The classic example of confusing outputs with outcomes is a campaign that is aimed at increasing brand recognition above all else without bothering to consider how favorably the product is viewed by the customers. Television advertising was notorious for making this mistake in the late ‘50s and the result was a spate of truly memorable–and completely annoying–commercials. They were successful in increasing brand recognition, but they also had a negative impact on the propensity to buy.

The same thing is still happening, especially in Internet marketing. The most outstanding example was probably Decormyeyes.com, an online retailer of eyeglasses. The owner had a policy of being rude, threatening, and generally awful to customers so they would post negative comments about the site on the Web–thus driving up the site’s Google page rank because of all the mentions. It drove up the page rank, all right. It also got the owner arrested and, as a result of the publicity, Google changed its ranking algorithm to eliminate the benefit of negative comments.

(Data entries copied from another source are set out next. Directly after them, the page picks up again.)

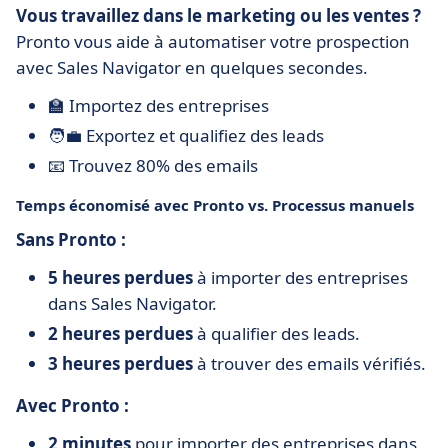
Vous travaillez dans le marketing ou les ventes ?
Pronto vous aide à automatiser votre prospection
avec Sales Navigator en quelques secondes.
🏫 Importez des entreprises
🧑‍💼 Exportez et qualifiez des leads
📧 Trouvez 80% des emails
Temps économisé avec Pronto vs. Processus manuels
Sans Pronto :
5 heures perdues
à importer des entreprises
dans Sales Navigator.
2 heures perdues
à qualifier des leads.
3 heures perdues
à trouver des emails vérifiés.
Avec Pronto :
2 minutes
pour importer des entreprises dans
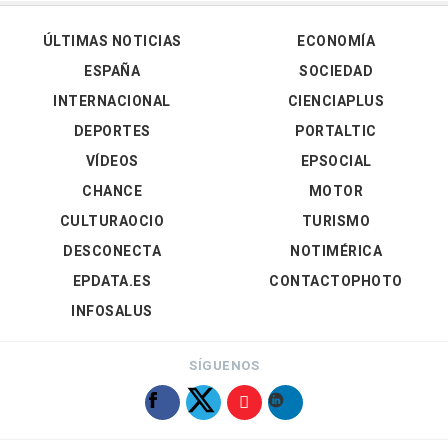
ÚLTIMAS NOTICIAS
ECONOMÍA
ESPAÑA
SOCIEDAD
INTERNACIONAL
CIENCIAPLUS
DEPORTES
PORTALTIC
VÍDEOS
EPSOCIAL
CHANCE
MOTOR
CULTURAOCIO
TURISMO
DESCONECTA
NOTIMÉRICA
EPDATA.ES
CONTACTOPHOTO
INFOSALUS
SÍGUENOS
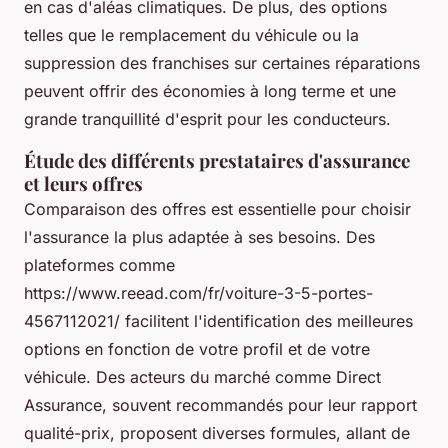
en cas d'aléas climatiques. De plus, des options
telles que le remplacement du véhicule ou la
suppression des franchises sur certaines réparations
peuvent offrir des économies à long terme et une
grande tranquillité d'esprit pour les conducteurs.
Étude des différents prestataires d'assurance
et leurs offres
Comparaison des offres est essentielle pour choisir
l'assurance la plus adaptée à ses besoins. Des
plateformes comme
https://www.reead.com/fr/voiture-3-5-portes-
4567112021/ facilitent l'identification des meilleures
options en fonction de votre profil et de votre
véhicule. Des acteurs du marché comme Direct
Assurance, souvent recommandés pour leur rapport
qualité-prix, proposent diverses formules, allant de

This is an extreme example, but it’s easy to do the same thing by accident if you focus too strongly on a single metric.

Vanity Metrics
Then there are what Morgan Stewart, of Trendline Interactive, an Austin, Texas, email-centric marketing agency, calls “vanity metrics.”

These are metrics that sound good, but mean little if anything. “The numbers look good and everyone can understand them,” Stewart told CMO.com. “How many names on an email list? How many likes on Facebook? How many followers on Twitter? It’s great cocktail party fodder, and people go for those numbers to impress people. But what does it mean if you’ve got a mailing list with 10 million names on it, but 80 percent of them haven’t even looked at an email in the last year?”

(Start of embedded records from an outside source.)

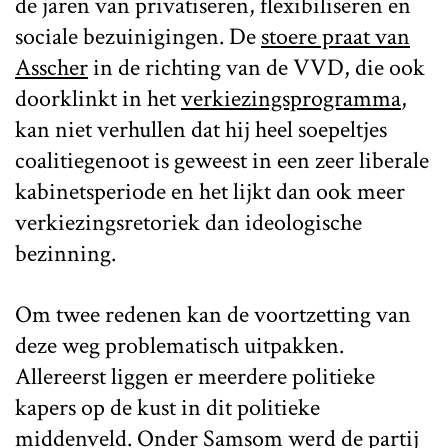
de jaren van privatiseren, flexibiliseren en
sociale bezuinigingen. De
stoere praat van
Asscher
in de richting van de VVD, die ook
doorklinkt in het
verkiezingsprogramma
,
kan niet verhullen dat hij heel soepeltjes
coalitiegenoot is geweest in een zeer liberale
kabinetsperiode en het lijkt dan ook meer
verkiezingsretoriek dan ideologische
bezinning.
Om twee redenen kan de voortzetting van
deze weg problematisch uitpakken.
Allereerst liggen er meerdere politieke
kapers op de kust in dit politieke
middenveld. Onder Samsom werd de partij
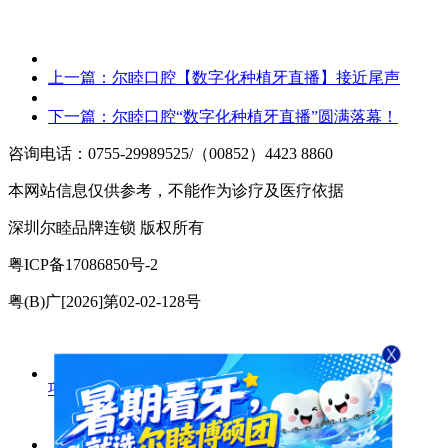
上一篇：
尔睦口腔【数字化种植牙直播】接近尾声
下一篇：
尔睦口腔“数字化种植牙直播”圆满落幕！
咨询电话：0755-29989525/（00852）4423 8860
本网站信息仅供参考，不能作为诊疗及医疗依据
深圳尔睦品牌连锁 版权所有
粤ICP备17086850号-2
粤(B)广[2026]第02-02-128号
项目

As Tuchinsky put it: “Be wary of anyone selling you ad space that gives you nonessential metrics. Always drill deeper. Push your way as far as you can back into that funnel.”

Get It Right, Get It Relevant
The overwhelming lesson of marketing metrics is to select clear, concrete goals for the campaign and then to choose metrics that tie directly to those goals.

“Get it right from the beginning,” starting with your business model for the site. Chiagouris advised. “About 60 to 70 percent of Web sites don’t have a firm goal in mind with regard to their business. There’s a good chance they’re going to end up with the wrong metric. Get the goal wrong and you’re likely to end up with the ugly.”